My Incredible Antarctica Tour

My trip to Antarctica wasn’t part of the original plan, but I met someone at the beginning of my trip who had worked out there and what he was describing to me sounded simply breathtaking. That was it, my mind was made up. I was going to Antarctica.

Up until the point I had decided to take the plunge, I assumed that Antarctica wasn’t really an accessible place to visit, let alone for a solo female traveller. I also thought that trips of a lifetime like this would book up months, if not years in advance. So when I contacted my travel agent to see what my options were, I was very pleasantly surprised.

G Adventures, the tour company I had used a number of times on my trip this past year, ran a few different cruises to the continent, and there was one place left on an expedition cruise, leaving Ushuaia on the day my trip was meant to finish… it was fate! The trip would set sail on the 21st of December and arrive back on the 3rd of January. What better way to celebrate Christmas and see in the New Year!

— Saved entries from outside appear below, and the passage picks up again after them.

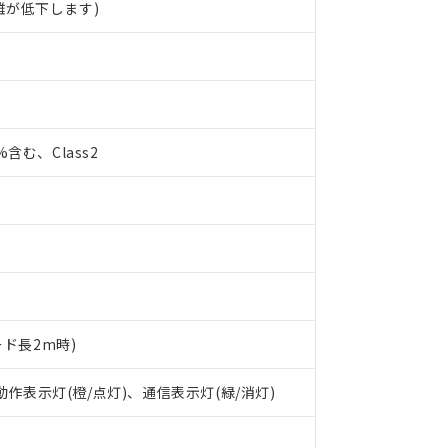
離が低下します)
0%含む、Class2
ード長2m時)
 RoHS指令（10物質）の非含有に対応した製品が提供可能な商品です
 動作表示灯(橙/点灯)、通信表示灯(緑/消灯)
oHS指令（10物質）の非含有に対応した製品に切り替える予定のある
 RoHS指令（10物質）の非含有に非対応の商品で、対応品を出す予
 RoHS指令（10物質）の非含有の対応状況を調査中または確認中の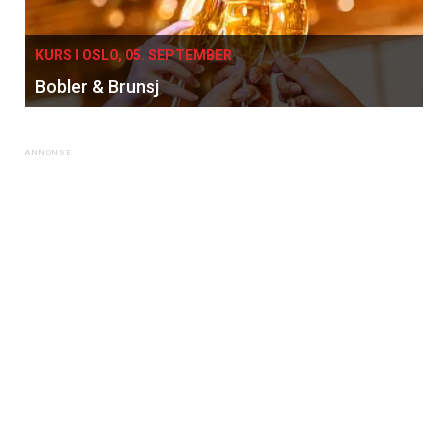
KURS I OSLO, 05. SEPTEMBER
Bobler & Brunsj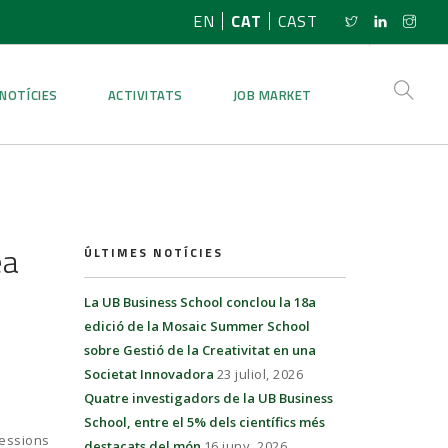
EN
CAT
CAST
NOTÍCIES
ACTIVITATS
JOB MARKET
ea
ÚLTIMES NOTÍCIES
La UB Business School conclou la 18a
edició de la Mosaic Summer School
sobre Gestió de la Creativitat en una
Societat Innovadora
23 juliol, 2026
Quatre investigadors de la UB Business
School, entre el 5% dels científics més
ressions
destacats del món
16 juny, 2026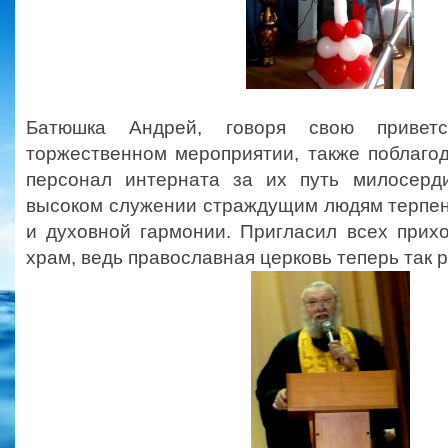
Батюшка Андрей, говоря свою привет
торжественном мероприятии, также поблаго
персонал интерната за их путь милосерд
высоком служении страждущим людям терпен
и духовной гармонии. Пригласил всех прих
храм, ведь православная церковь теперь так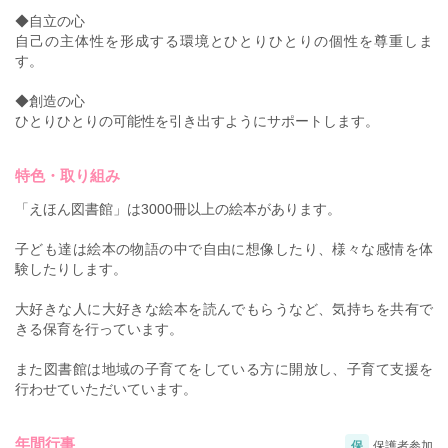
◆自立の心
自己の主体性を形成する環境とひとりひとりの個性を尊重しま
す。
◆創造の心
ひとりひとりの可能性を引き出すようにサポートします。
特色・取り組み
「えほん図書館」は3000冊以上の絵本があります。
子ども達は絵本の物語の中で自由に想像したり、様々な感情を体
験したりします。
大好きな人に大好きな絵本を読んでもらうなど、気持ちを共有で
きる保育を行っています。
また図書館は地域の子育てをしている方に開放し、子育て支援を
行わせていただいています。
年間行事
保
保護者参加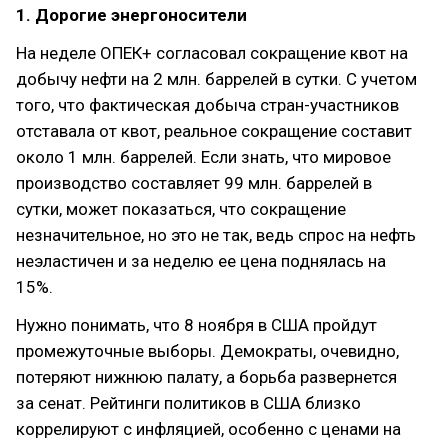
1. Дорогие энергоносители
На неделе ОПЕК+ согласовал сокращение квот на
добычу нефти на 2 млн. баррелей в сутки. С учетом
того, что фактическая добыча стран-участников
отставала от квот, реальное сокращение составит
около 1 млн. баррелей. Если знать, что мировое
производство составляет 99 млн. баррелей в
сутки, может показаться, что сокращение
незначительное, но это не так, ведь спрос на нефть
неэластичен и за неделю ее цена поднялась на
15%.
Нужно понимать, что 8 ноября в США пройдут
промежуточные выборы. Демократы, очевидно,
потеряют нижнюю палату, а борьба развернется
за сенат. Рейтинги политиков в США близко
коррелируют с инфляцией, особенно с ценами на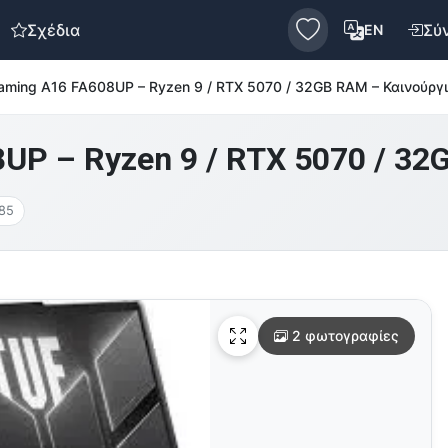
Σχέδια
Σύ
EN
ming A16 FA608UP – Ryzen 9 / RTX 5070 / 32GB RAM – Καινούργ
P – Ryzen 9 / RTX 5070 / 32
85
2 φωτογραφίες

Hesitating for only a few seconds (the trip is quite understandably on the expensive side), I quickly decided that that was a problem for ‘future me’ to deal with and handed over my credit card details to my travel agent. I celebrated that night with my hostel roommates under the stars on a beach in Bali.

I spent the next 4 months working my way down South America, finally arriving in Ushuaia the day before we were due to set sail. I wandered the beautiful resort town, nicknamed the End of the World, getting more and more excited about what the next few weeks would bring.

The train to the end of the world, Ushuaia

My Incredible Antarctica Tour

We boarded the beautiful MS Expedition the following afternoon and began to familiarise ourselves with our home for the next two weeks. After a safety briefing, the captain welcomed us all on board with a glass of champagne and the expedition crew and staff introduced themselves. We were kitted out with our complimentary wind and waterproof parkas and we could all tell that this was the beginning of something very special.

Our little red ship – the MS Expedition

The wonderful ladies I met on our first day!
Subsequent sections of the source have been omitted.